Starting "free-running" takes quite a few CPU instructions, as it requires sending the "read-burst" command/address on the same pins that the SDRAM will eventually use to send commands to itself.
So, that means starting the read-burst, then changing the directions of a whole bunch of pins, and a few other things before the read-bursted-commands can actually be fed back to the SDRAM's command/address lines.

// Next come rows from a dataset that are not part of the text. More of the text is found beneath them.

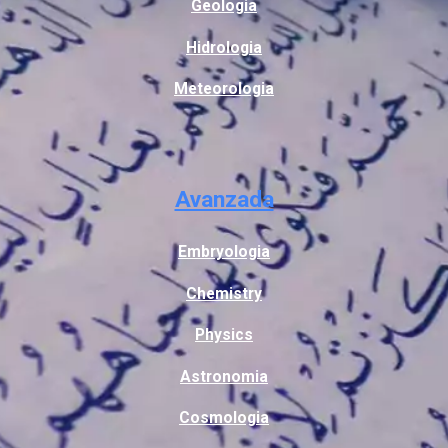
Geologia
Hidrologia
Meteorologia
Avanzada
Embryologia
Chemistry
Physics
Astronomia
Cosmologia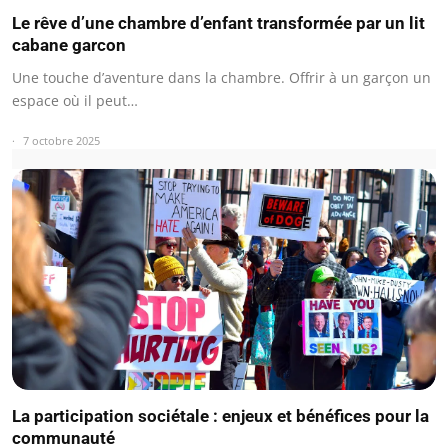
Le rêve d’une chambre d’enfant transformée par un lit
cabane garcon
Une touche d’aventure dans la chambre. Offrir à un garçon un
espace où il peut…
7 octobre 2025
La participation sociétale : enjeux et bénéfices pour la
communauté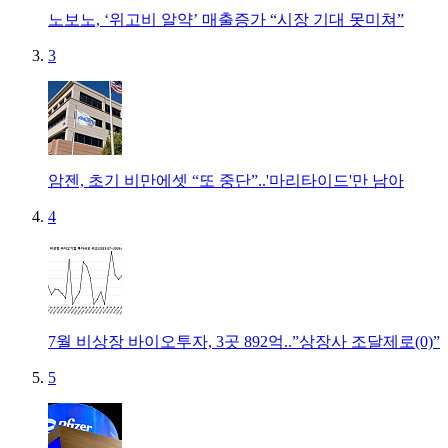
노보노, ‘위고비 알약’ 매출증가 “시장 기대 못미쳐”
3
암젠, 초기 비만에셋 “또 중단”..'마리타이드'만 남아
4
7월 비상장 바이오투자, 3곳 892억..”상장사 조달제로(0)”
5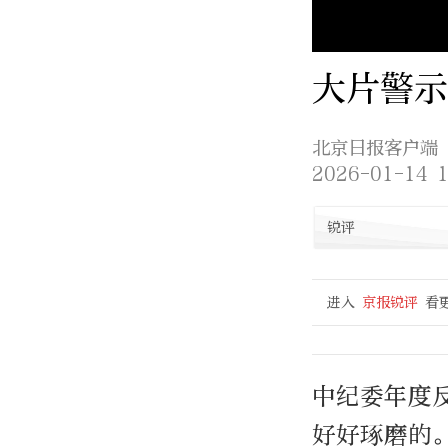
大片警示
北京日报客户端
2026-01-14 1
锐评
进入
京报锐评
看
中纪委年度
好好琢磨的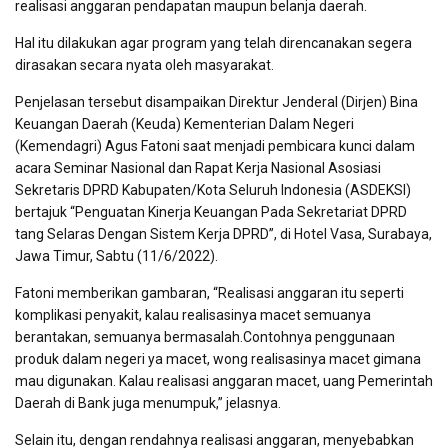
realisasi anggaran pendapatan maupun belanja daerah.
Hal itu dilakukan agar program yang telah direncanakan segera
dirasakan secara nyata oleh masyarakat.
Penjelasan tersebut disampaikan Direktur Jenderal (Dirjen) Bina
Keuangan Daerah (Keuda) Kementerian Dalam Negeri
(Kemendagri) Agus Fatoni saat menjadi pembicara kunci dalam
acara Seminar Nasional dan Rapat Kerja Nasional Asosiasi
Sekretaris DPRD Kabupaten/Kota Seluruh Indonesia (ASDEKSI)
bertajuk “Penguatan Kinerja Keuangan Pada Sekretariat DPRD
tang Selaras Dengan Sistem Kerja DPRD”, di Hotel Vasa, Surabaya,
Jawa Timur, Sabtu (11/6/2022).
Fatoni memberikan gambaran, “Realisasi anggaran itu seperti
komplikasi penyakit, kalau realisasinya macet semuanya
berantakan, semuanya bermasalah.Contohnya penggunaan
produk dalam negeri ya macet, wong realisasinya macet gimana
mau digunakan. Kalau realisasi anggaran macet, uang Pemerintah
Daerah di Bank juga menumpuk,” jelasnya.
Selain itu, dengan rendahnya realisasi anggaran, menyebabkan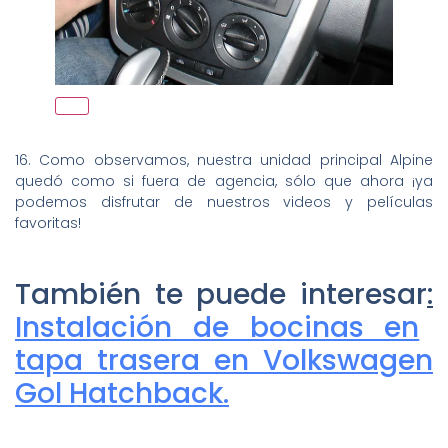
16. Como observamos, nuestra unidad principal Alpine
quedó como si fuera de agencia, sólo que ahora ¡ya
podemos disfrutar de nuestros videos y películas
favoritas!
También te puede interesar
:
Instalación de bocinas en
tapa trasera en Volkswagen
Gol Hatchback.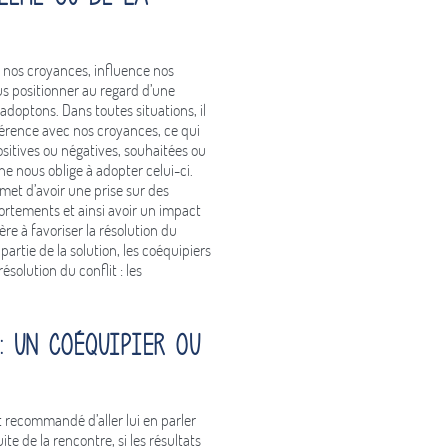
t nos croyances, influence nos
s positionner au regard d’une
adoptons. Dans toutes situations, il
érence avec nos croyances, ce qui
ositives ou négatives, souhaitées ou
 nous oblige à adopter celui-ci.
met d’avoir une prise sur des
rtements et ainsi avoir un impact
re à favoriser la résolution du
 partie de la solution, les coéquipiers
ésolution du conflit : les
: un coéquipier ou
st recommandé d’aller lui en parler
te de la rencontre, si les résultats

So, I thought, maybe there was some issue starting the read-burst from an arbitrary location in the page that's too close to the fed-back commands.
E.G.
If the cursors are allowed to be placed *anywhere* on the screen, then it's entirely plausible a "free-running" read-burst (in the sample/repeat mode) would be started from column 1020... and, well, columns 1020-1022 contain commands... and it takes more than a half-dozen cycles for the CPU to switch the port directions etc. So those commands would be lost, and the system would crash.
That was the thought.
It took *days* to rewrite this code to handle that safely. And it didn't solve the underlying problem... WEE!
It *will* be necessary when the SDRAM runs faster than the uC, but we're not there yet.
I'm still avoiding doing read-back/verification of the written-data. I don't know why. It seemed so daunting at first, so much *ancient* code that hasn't been used for *years*. But, the more I think about it, and the more I avoid it with hugely-complicated things like this, the simpler that seems.